Records from a dataset
_____

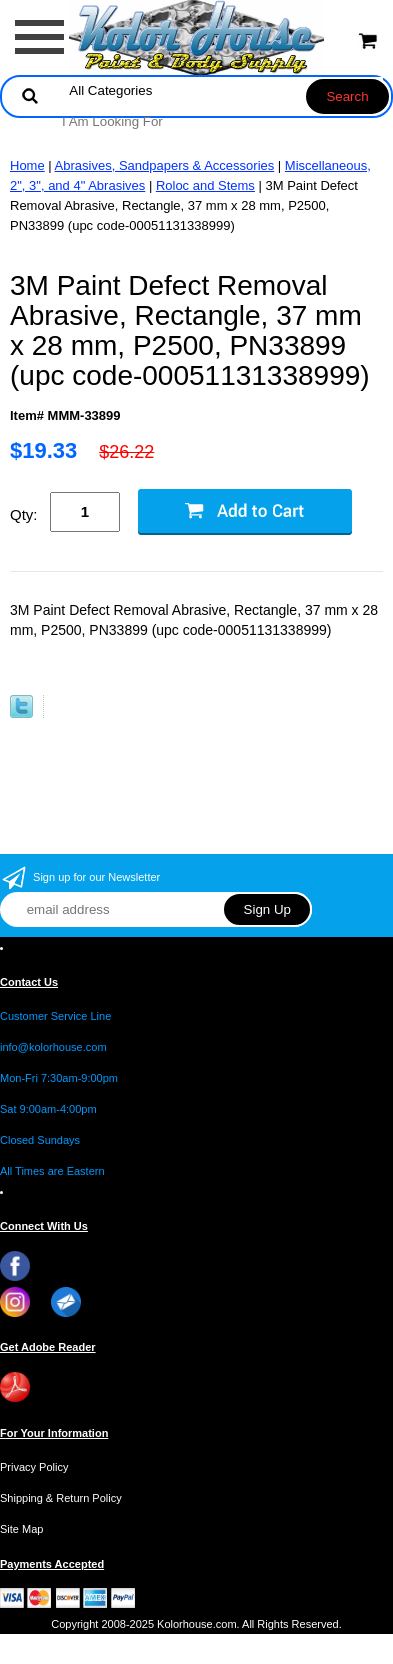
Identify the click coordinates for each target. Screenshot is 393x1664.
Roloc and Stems (205, 185)
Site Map (21, 1529)
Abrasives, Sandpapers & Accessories (165, 165)
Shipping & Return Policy (61, 1498)
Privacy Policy (34, 1467)
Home (27, 165)
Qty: (24, 514)
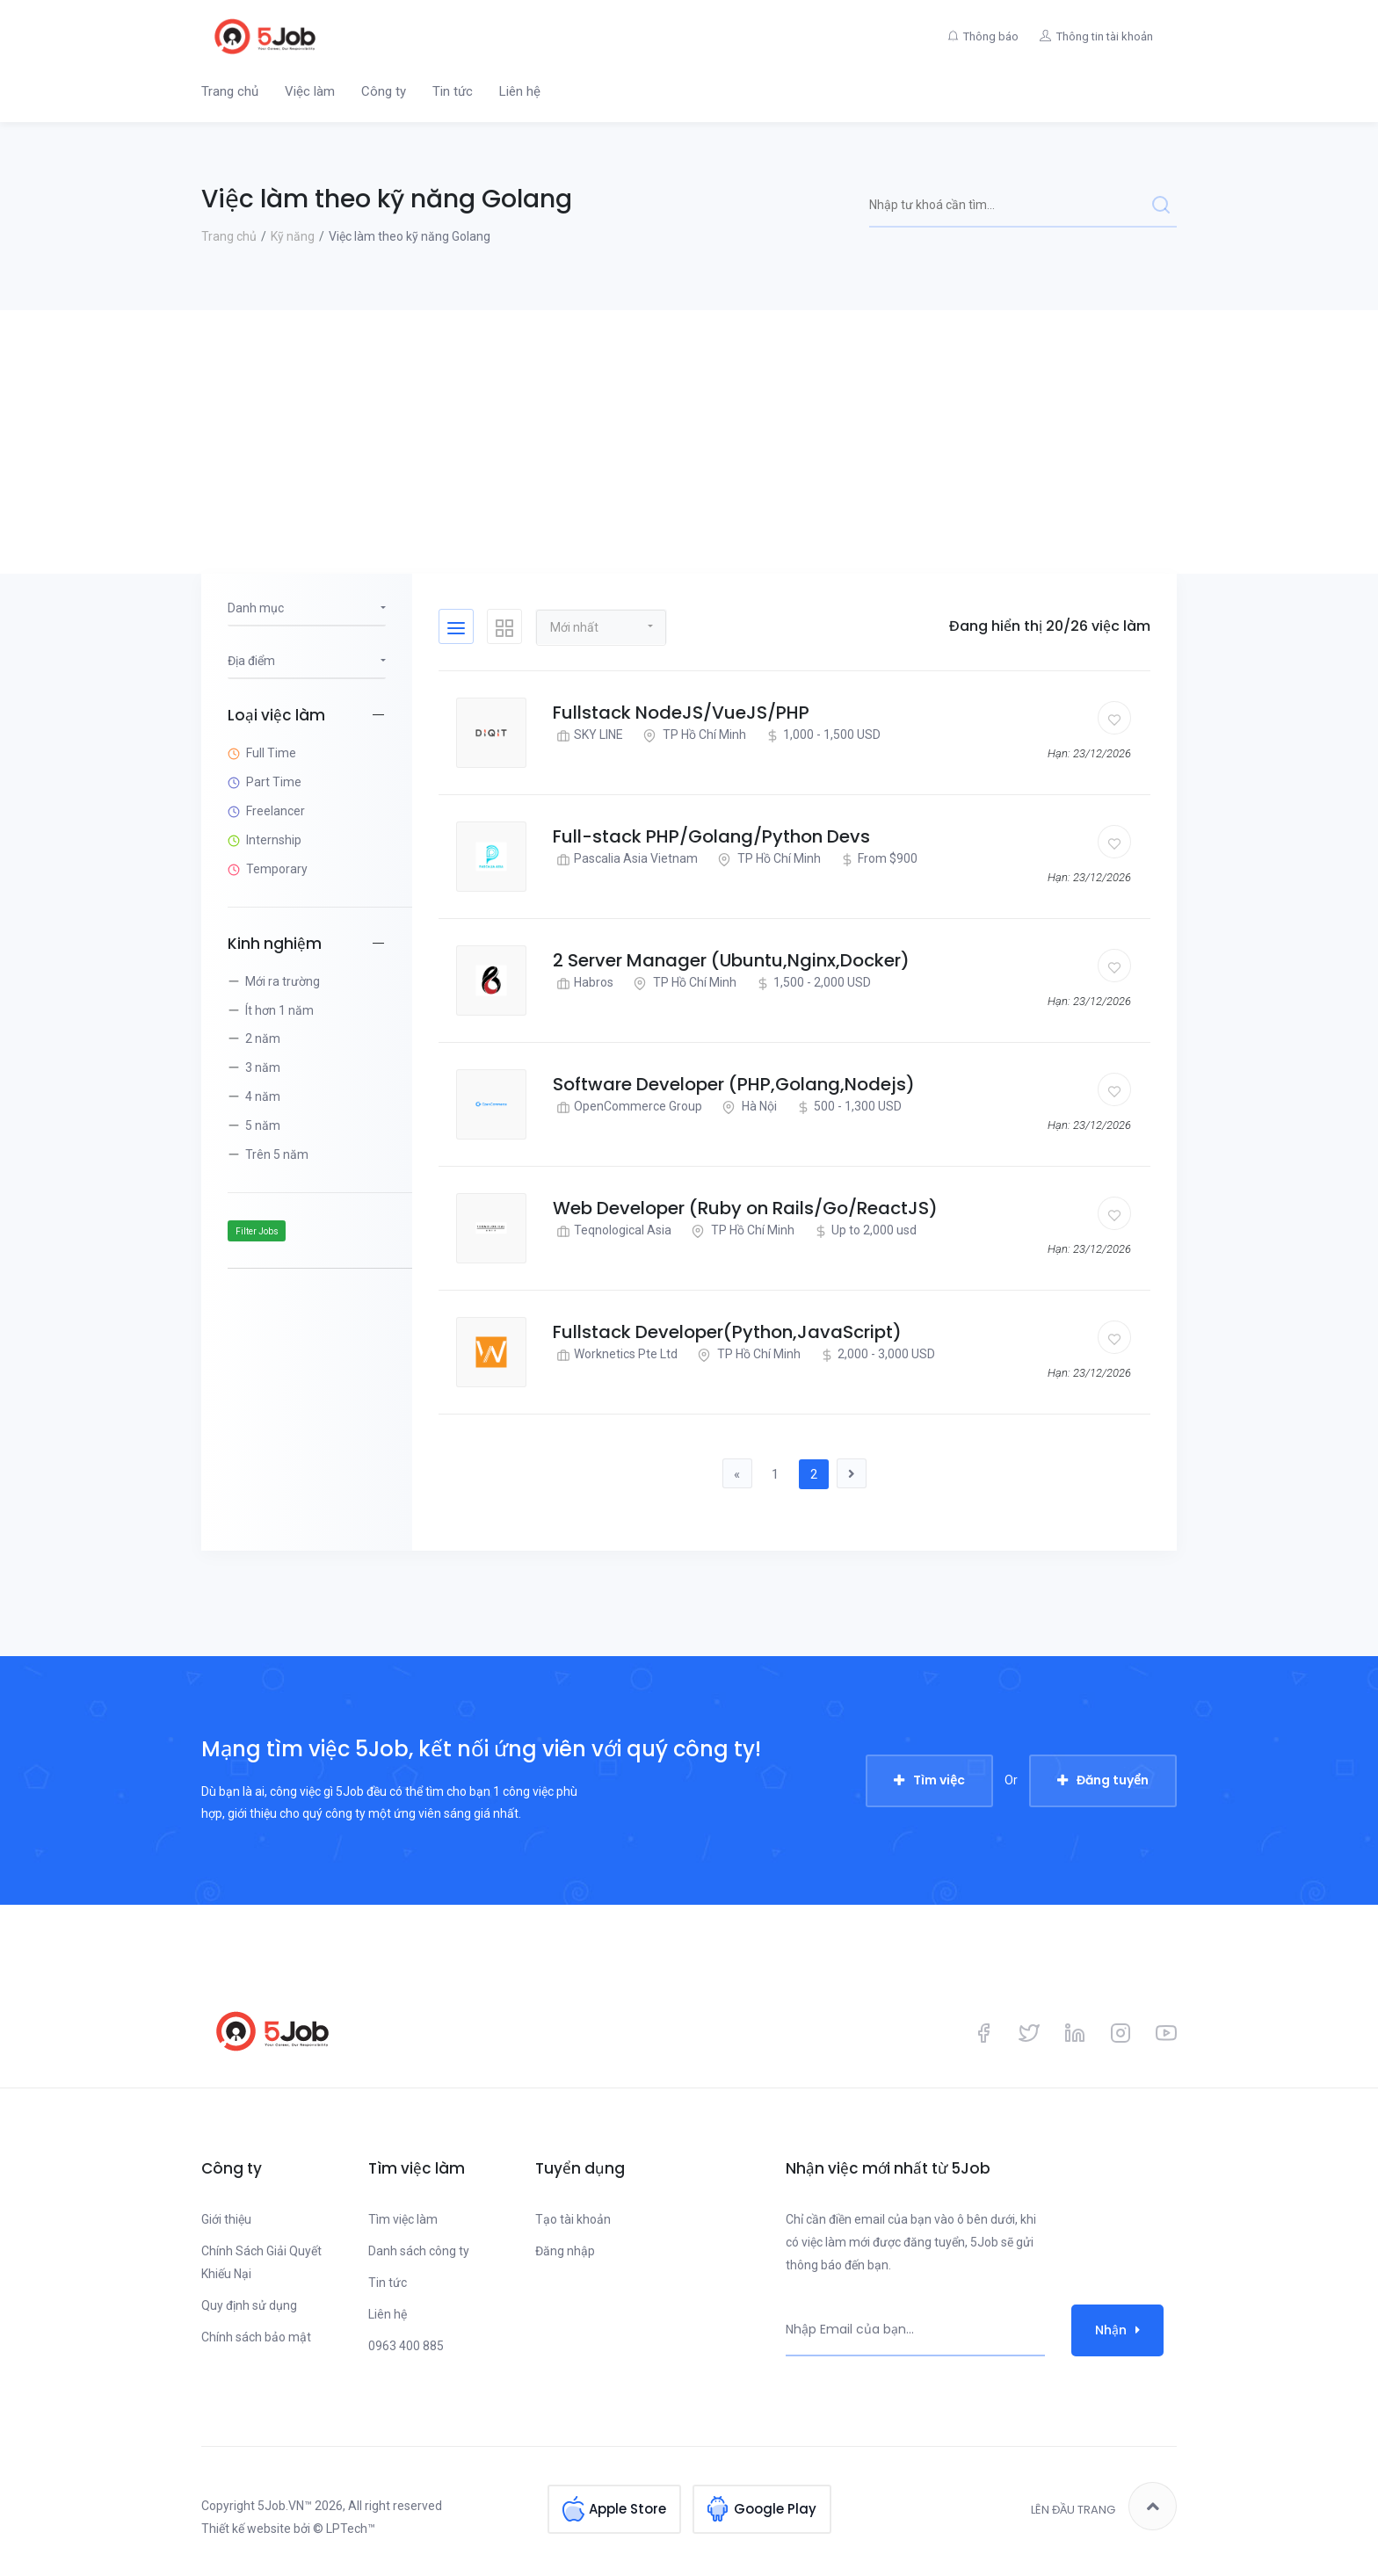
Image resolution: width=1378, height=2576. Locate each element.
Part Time (273, 782)
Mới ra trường (282, 981)
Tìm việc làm (403, 2220)
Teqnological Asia (612, 1230)
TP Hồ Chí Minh (692, 734)
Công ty (383, 91)
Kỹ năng (293, 236)
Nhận (1117, 2330)
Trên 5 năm (276, 1154)
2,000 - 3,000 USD (875, 1354)
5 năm (262, 1125)
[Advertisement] (689, 442)
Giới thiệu (226, 2220)
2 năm (262, 1038)
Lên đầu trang (1104, 2507)
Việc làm (310, 91)
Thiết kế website (246, 2529)
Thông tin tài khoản (1102, 36)
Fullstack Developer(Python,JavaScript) (727, 1332)
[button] (601, 626)
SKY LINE (588, 734)
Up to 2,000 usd (863, 1230)
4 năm (262, 1096)
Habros (583, 982)
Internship (273, 840)
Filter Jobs (257, 1231)
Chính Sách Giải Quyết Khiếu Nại (261, 2263)
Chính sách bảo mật (256, 2338)
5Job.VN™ (284, 2507)
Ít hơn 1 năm (279, 1010)
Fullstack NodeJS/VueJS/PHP (681, 712)
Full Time (271, 753)
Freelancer (275, 811)
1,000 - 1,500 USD (821, 734)
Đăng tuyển (1113, 1781)
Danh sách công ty (418, 2252)
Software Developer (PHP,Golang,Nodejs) (734, 1084)
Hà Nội (747, 1106)
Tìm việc (939, 1781)
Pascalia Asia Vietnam (625, 858)
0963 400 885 (406, 2347)
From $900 (877, 858)
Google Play (775, 2507)
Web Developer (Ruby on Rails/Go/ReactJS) (745, 1208)
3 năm (262, 1067)
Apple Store (627, 2507)
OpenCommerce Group (627, 1106)
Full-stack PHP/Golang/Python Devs (711, 836)
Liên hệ (519, 91)
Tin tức (452, 91)
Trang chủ (229, 91)
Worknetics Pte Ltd (615, 1354)
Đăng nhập (565, 2252)
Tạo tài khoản (573, 2220)
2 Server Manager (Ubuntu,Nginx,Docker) (731, 960)
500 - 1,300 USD (847, 1106)
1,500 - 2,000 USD (811, 982)
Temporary (277, 869)
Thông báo (983, 36)
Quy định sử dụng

_____

## WHAT TO WORK ON
Print, with pictures removed, exactly the lines of the records above from the top through the line containing "Qty: (24, 514)".

## PROBLEM SOLUTION
Identify the click coordinates for each target. Screenshot is 393x1664.
Roloc and Stems (205, 185)
Site Map (21, 1529)
Abrasives, Sandpapers & Accessories (165, 165)
Shipping & Return Policy (61, 1498)
Privacy Policy (34, 1467)
Home (27, 165)
Qty: (24, 514)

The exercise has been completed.